To twist or not to twist: From chromophore structure to dynamics inside engineered photoconvertible and photoswitchable fluorescent proteins

Green-to-red photoconvertible fluorescent proteins (FPs) are vital biomimetic tools for powerful techniques such as super-resolution imaging. A unique Kaede-type FP named the least evolved ancestor (LEA) enables delineation of the evolutionary step to acquire photoconversion capability from the ancestral green fluorescent protein (GFP). A key residue, Ala69, was identified through several steady-state and time-resolved spectroscopic techniques that allows LEA to effectively photoswitch and enhance the green-to-red photoconversion. However, the inner workings of this functional protein have remained elusive due to practical challenges of capturing the photoexcited chromophore motions in real time. Here, we implemented femtosecond stimulated Raman spectroscopy and transient absorption on LEA-A69T, aided by relevant crystal structures and control FPs, revealing that Thr69 promotes a stronger pi-pi stacking interaction between the chromophore phenolate (P-)ring and His193 in FP mutants that cannot photoconvert or photoswitch. Characteristic time constants of similar to 60-67 ps are attributed to P-ring twist as the onset for photoswitching in LEA (major) and LEA-A69T (minor) with photoconversion capability, different from similar to 46/29 ps in correlation with the Gln62/His62 side-chain twist in ALL-GFP/ALL-Q62H, indicative of the light-induced conformational relaxation preferences in various local environments. A minor subpopulation of LEA-A69T capable of positive photoswitching was revealed by time-resolved electronic spectroscopies with targeted light irradiation wavelengths.

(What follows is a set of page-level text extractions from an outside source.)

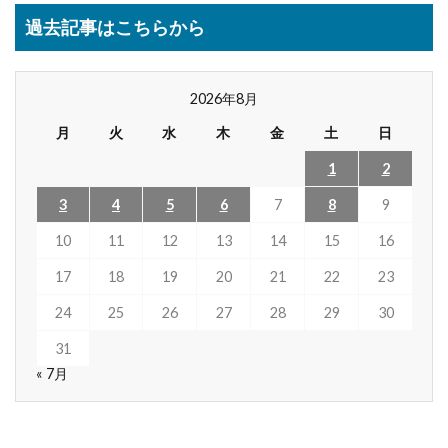
過去記事はこちらから
2026年8月
月
火
水
木
金
土
日
1
2
3
4
5
6
7
8
9
10
11
12
13
14
15
16
17
18
19
20
21
22
23
24
25
26
27
28
29
30
31
« 7月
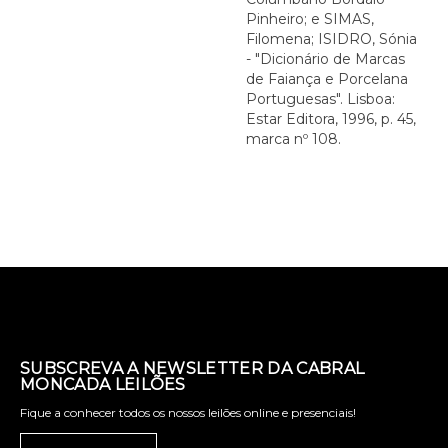
Pinheiro; e SIMAS,
Filomena; ISIDRO, Sónia
- "Dicionário de Marcas
de Faiança e Porcelana
Portuguesas". Lisboa:
Estar Editora, 1996, p. 45,
marca nº 108.
SUBSCREVA A NEWSLETTER DA CABRAL
MONCADA LEILÕES
Fique a conhecer todos os nossos leilões online e presenciais!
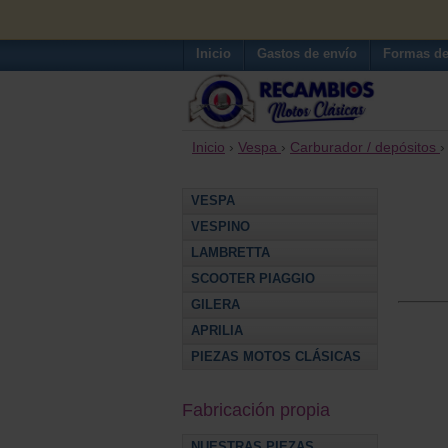
Inicio
Gastos de envío
Formas de
Inicio
›
Vespa
›
Carburador / depósitos
VESPA
VESPINO
LAMBRETTA
SCOOTER PIAGGIO
GILERA
APRILIA
PIEZAS MOTOS CLÁSICAS
Fabricación propia
NUESTRAS PIEZAS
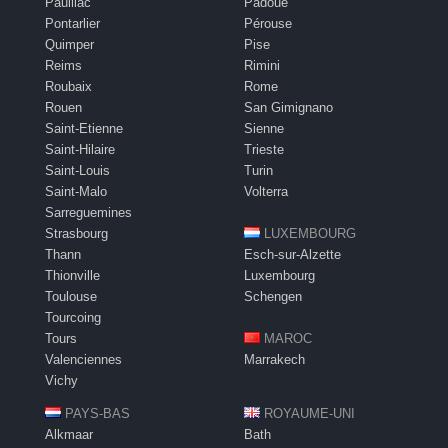
Pauillac
Padoue
Pontarlier
Pérouse
Quimper
Pise
Reims
Rimini
Roubaix
Rome
Rouen
San Gimignano
Saint-Etienne
Sienne
Saint-Hilaire
Trieste
Saint-Louis
Turin
Saint-Malo
Volterra
Sarreguemines
Strasbourg
LUXEMBOURG
Thann
Esch-sur-Alzette
Thionville
Luxembourg
Toulouse
Schengen
Tourcoing
Tours
MAROC
Valenciennes
Marrakech
Vichy
PAYS-BAS
ROYAUME-UNI
Alkmaar
Bath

The unveiled chromophore structure and dynamics inside engineered FPs in an aqueous buffer solution can be generalized to improve other green-to-red photoconvertible FPs from the bottom up for deeper biophysics with molecular biology insights and powerful bioimaging advances.

Automated summary

Green-to-red photoconvertible fluorescent proteins are important tools for super-resolution imaging. The key residue Ala69 was identified to enhance the green-to-red photoconversion, and Thr69 promoted a stronger pi-pi stacking interaction between the chromophore and His193. These findings can be used to improve other green-to-red photoconvertible proteins for deeper biophysical and molecular biology insights, as well as bioimaging advancements.